Verstetigung
Der 12. Workshop der Initiative „Forschungscampus“ hat das Thema Verstetigung in den Mittelpunkt gestellt. Sieben der acht BMFTR-geförderten Forschungscampi befinden sich bereits in ihrer dritten und damit letzten Förderphase. Für den achten steht der Übergang in die dritte Förderphase unmittelbar bevor. Nach Ende der dann insgesamt 15 Förderjahre sollen die Forschungscampi auf eigen Beinen stehen. Sie sollen insbesondere die letzte Förderphase nutzen, um sich strukturell so aufzustellen, dass sie weiterhin Innovationen hervorbringen können, die uns als Gesellschaft dienen.

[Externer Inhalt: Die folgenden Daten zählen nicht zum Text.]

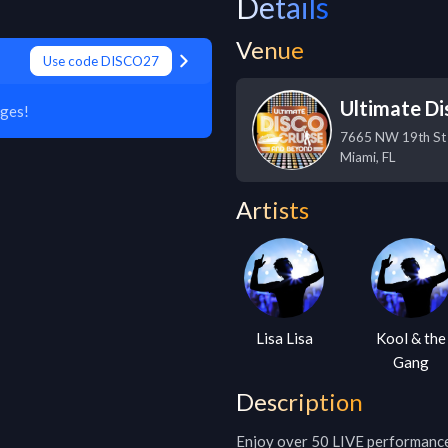
Details
Venue
Use code DISCO27
Ultimate Di
ges!
7665 NW 19th St
Miami
,
FL
Artists
Lisa Lisa
Kool & the
Gang
Description
Enjoy over 50 LIVE performances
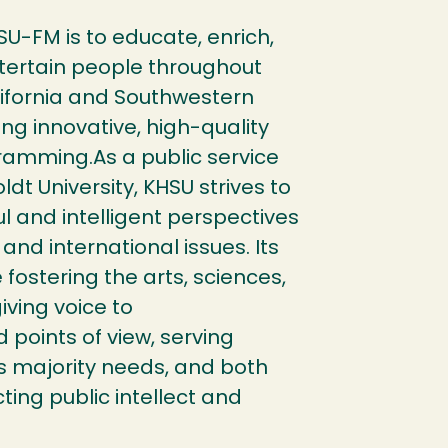
SU-FM is to educate, enrich,
tertain people throughout
ifornia and Southwestern
ng innovative, high-quality
ramming.As a public service
dt University, KHSU strives to
l and intelligent perspectives
 and international issues. Its
 fostering the arts, sciences,
iving voice to
points of view, serving
as majority needs, and both
ting public intellect and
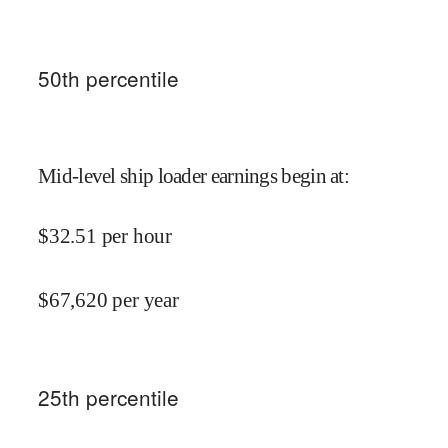
50
th percentile
Mid-level ship loader earnings begin at
:
$
32.51
per hour
$
67,620
per year
25
th percentile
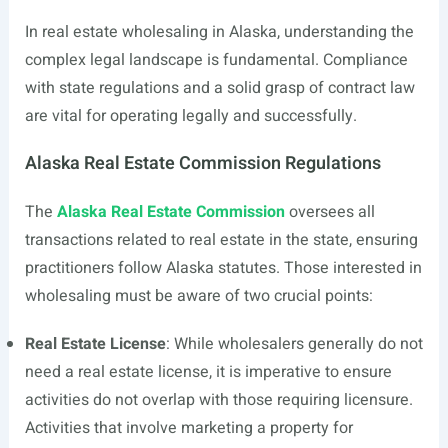
In real estate wholesaling in Alaska, understanding the
complex legal landscape is fundamental. Compliance
with state regulations and a solid grasp of contract law
are vital for operating legally and successfully.
Alaska Real Estate Commission Regulations
The
Alaska Real Estate Commission
oversees all
transactions related to real estate in the state, ensuring
practitioners follow Alaska statutes. Those interested in
wholesaling must be aware of two crucial points:
Real Estate License
: While wholesalers generally do not
need a real estate license, it is imperative to ensure
activities do not overlap with those requiring licensure.
Activities that involve marketing a property for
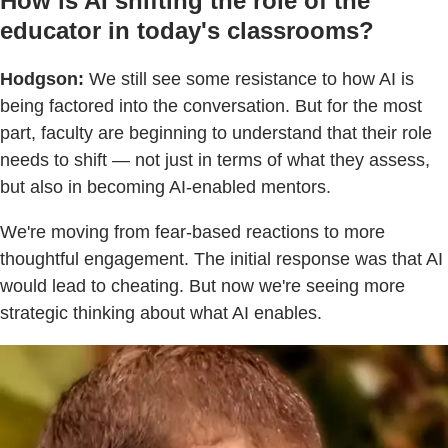
How is AI shifting the role of the
educator in today's classrooms?
Hodgson:
We still see some resistance to how AI is
being factored into the conversation. But for the most
part, faculty are beginning to understand that their role
needs to shift — not just in terms of what they assess,
but also in becoming AI-enabled mentors.
We're moving from fear-based reactions to more
thoughtful engagement. The initial response was that AI
would lead to cheating. But now we're seeing more
strategic thinking about what AI enables.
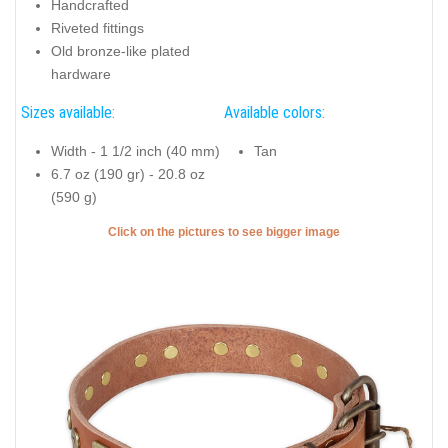
Handcrafted
Riveted fittings
Old bronze-like plated
hardware
Sizes available:
Available colors:
Width - 1 1/2 inch (40 mm)
Tan
6.7 oz (190 gr) - 20.8 oz
(590 g)
Click on the pictures to see bigger image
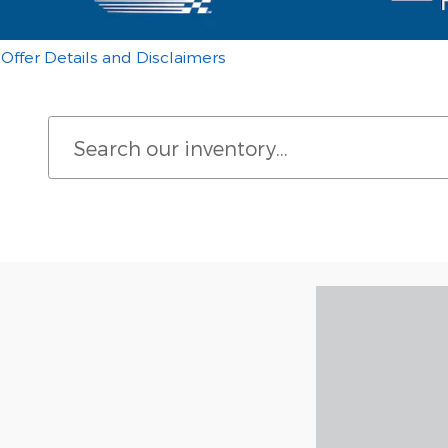
Offer Details and Disclaimers
Open Details Modal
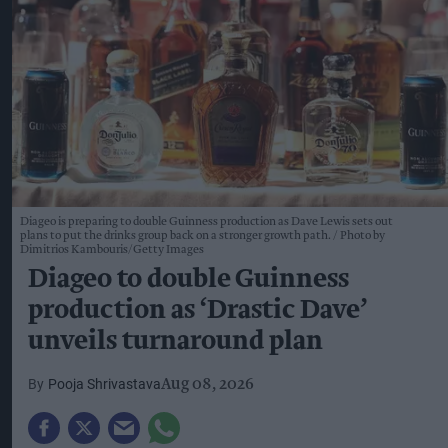
Diageo is preparing to double Guinness production as Dave Lewis sets out
plans to put the drinks group back on a stronger growth path.
Photo by
Dimitrios Kambouris/Getty Images
Diageo to double Guinness
production as ‘Drastic Dave’
unveils turnaround plan
Pooja Shrivastava
Aug 08, 2026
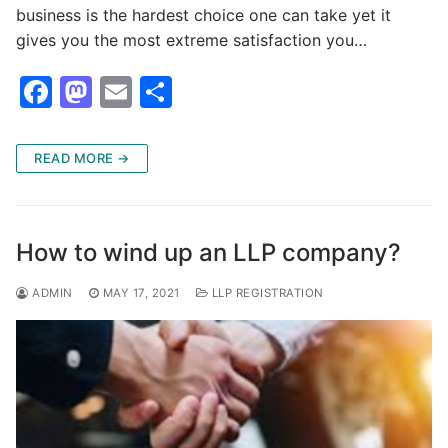
business is the hardest choice one can take yet it
gives you the most extreme satisfaction you…
F
M
E
S
a
a
m
h
c
st
ai
ar
READ MORE →
e
o
l
e
b
d
o
o
How to wind up an LLP company?
o
n
ADMIN
MAY 17, 2021
LLP REGISTRATION
k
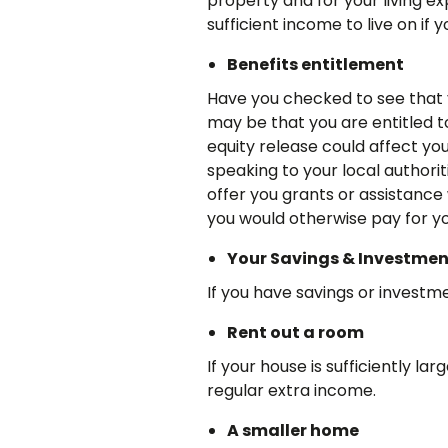
property and for your living e
sufficient income to live on if
Benefits entitlement
Have you checked to see that yo
may be that you are entitled t
equity release could affect yo
speaking to your local authorit
offer you grants or assistanc
you would otherwise pay for yo
Your Savings & Investmen
If you have savings or investme
Rent out a room
If your house is sufficiently la
regular extra income.
A smaller home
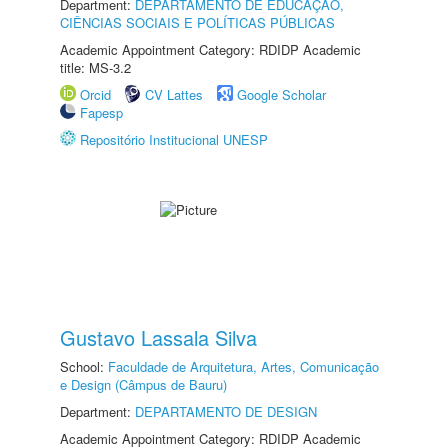
Department:
DEPARTAMENTO DE EDUCAÇÃO,
CIÊNCIAS SOCIAIS E POLÍTICAS PÚBLICAS
Academic Appointment Category: RDIDP Academic
title: MS-3.2
Orcid
CV Lattes
Google Scholar
Fapesp
Repositório Institucional UNESP
Gustavo Lassala Silva
School:
Faculdade de Arquitetura, Artes, Comunicação
e Design (Câmpus de Bauru)
Department:
DEPARTAMENTO DE DESIGN
Academic Appointment Category: RDIDP Academic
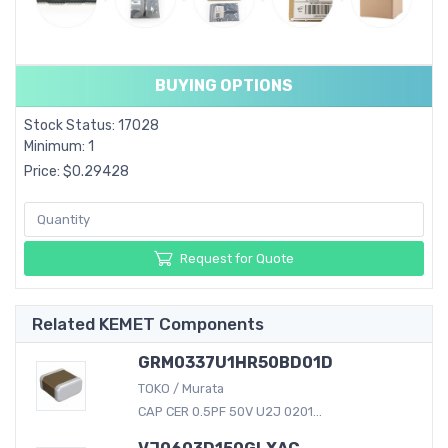
BUYING OPTIONS
Stock Status: 17028
Minimum: 1
Price: $0.29428
Request for Quote
Related KEMET Components
GRM0337U1HR50BD01D
TOKO / Murata
CAP CER 0.5PF 50V U2J 0201...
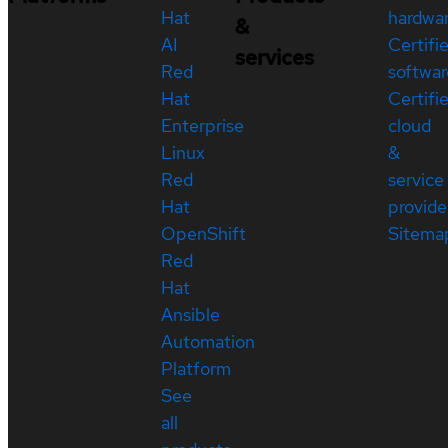
Hat
hardwa
&
AI
Certifi
services
Red
softwar
Hat
Certifi
Enterprise
cloud
Linux
&
Red
service
Hat
provide
OpenShift
Sitema
Red
Hat
Ansible
Automation
Platform
See
all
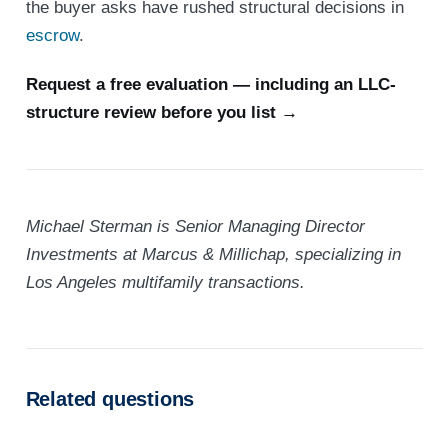
the buyer asks have rushed structural decisions in
escrow
.
Request a free evaluation — including an LLC-
structure review before you list →
Michael Sterman is Senior Managing Director
Investments at Marcus & Millichap, specializing in
Los Angeles multifamily transactions.
Related questions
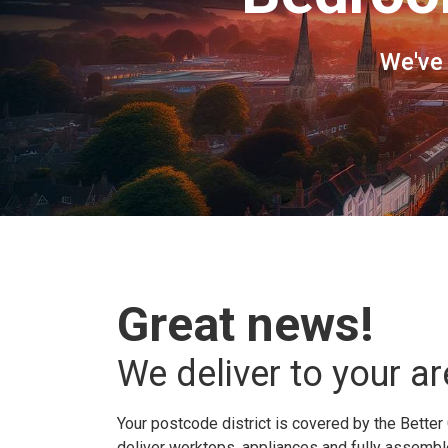
We've
Great news!
We deliver to your ar
Your postcode district is covered by the Better 
deliver worktops, appliances and fully assembled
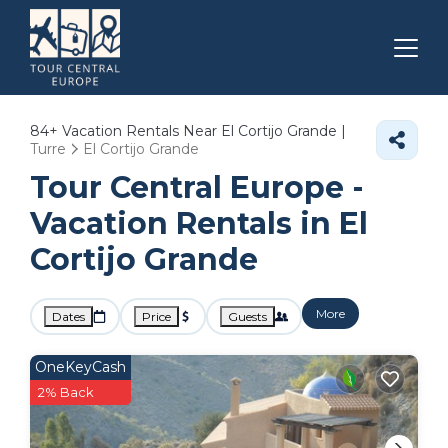
84+
Vacation Rentals Near El Cortijo Grande |
Turre
El Cortijo Grande
Tour Central Europe -
Vacation Rentals in El
Cortijo Grande
More
Dates
Price
Guests
OneKeyCash
2% Back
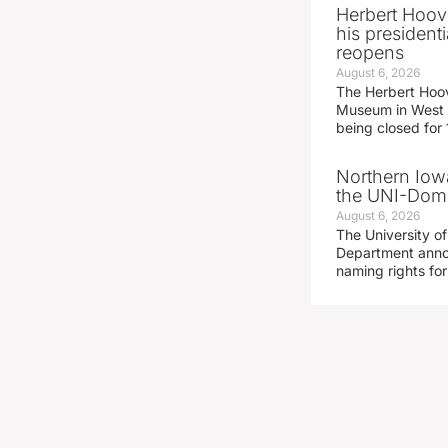
Herbert Hoov
his presidenti
reopens
August 6, 2026
The Herbert Hoov
Museum in West 
being closed for
Northern Iowa
the UNI-Dom
August 6, 2026
The University of
Department announ
naming rights fo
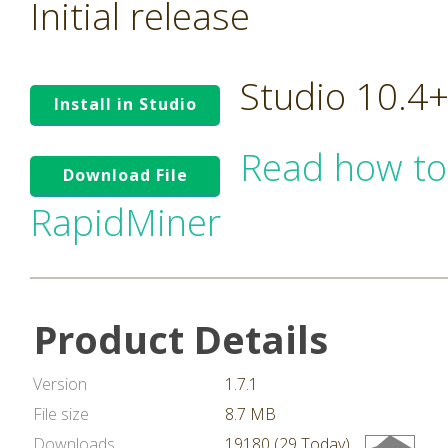
Initial release
Studio 10.4
Install in Studio
Read how to
Download File
RapidMiner
Product Details
Version
1.7.1
File size
8.7 MB
Downloads
19180 (29 Today)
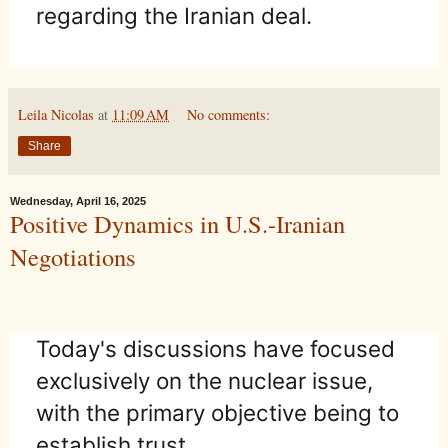
regarding the Iranian deal.
Leila Nicolas
at
11:09 AM
No comments:
Share
Wednesday, April 16, 2025
Positive Dynamics in U.S.-Iranian
Negotiations
Today's discussions have focused
exclusively on the nuclear issue,
with the primary objective being to
establish trust.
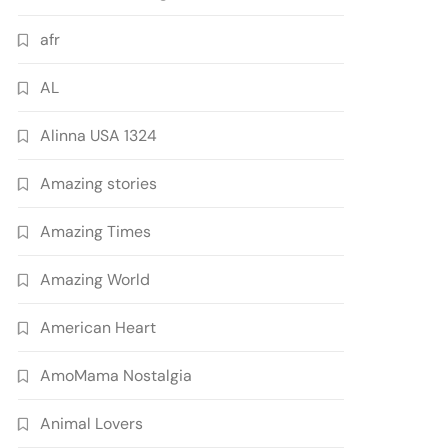
afr
AL
Alinna USA 1324
Amazing stories
Amazing Times
Amazing World
American Heart
AmoMama Nostalgia
Animal Lovers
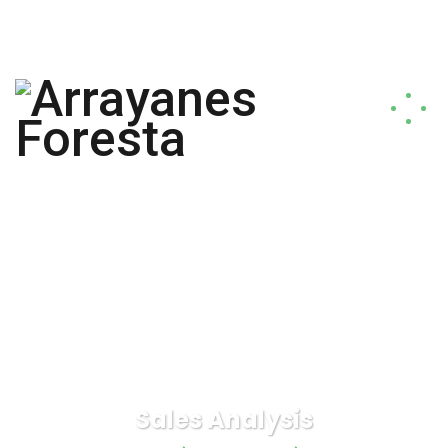
arrayanesforesta@gmail.com
+56 9 9817 1796
Sales Analysis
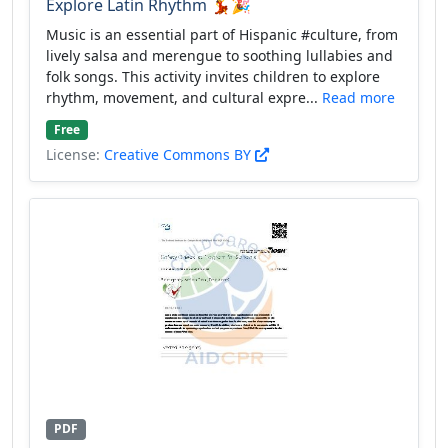
Explore Latin Rhythm 💃🎉
Music is an essential part of Hispanic #culture, from
lively salsa and merengue to soothing lullabies and
folk songs. This activity invites children to explore
rhythm, movement, and cultural expre...
Read more
Free
License:
Creative Commons BY
PDF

Die rund 40 Teilnehmenden diskutierten Fragen der Governance, der Trägheit bzw. aktiven Teilhabe von Partnern, der Kommunikation und der Förderung von Talenten sowie Grenzen durch Gesetzgebung und Regulatorik. Im Format einer Fishbowl stellten die Vertreterinnen und Vertreter aus den Geschäftsstellen der Forschungscampi, aus Industrie, aus Wissenschaft und aus Kliniken fest, dass der Wegfall der Förderung für sie ein Change-Management erforderlich macht. Als Herausforderung sehen sie globalen Wandel auf den die Forschungscampi aufgrund ihrer gelebten Kultur der kurzen Wege allerdings auch agil reagieren können. In den Augen der Diskutierenden bleibt es eine Aufgabe, Kompetenzen und Kapazitäten zu managen. Auch das Für und Wider einer (externen) Beratung als Unterstützung im Verstetigungsprozess wurde thematisiert. In jedem Fall essentiell in den Augen der Beteiligten: Zeigen, wofür man steht und Erfolge ins Schaufenster stellen. Nur so gelinge es, Partner langfristig vom Mehrwert der Forschungscampi zu überzeugen.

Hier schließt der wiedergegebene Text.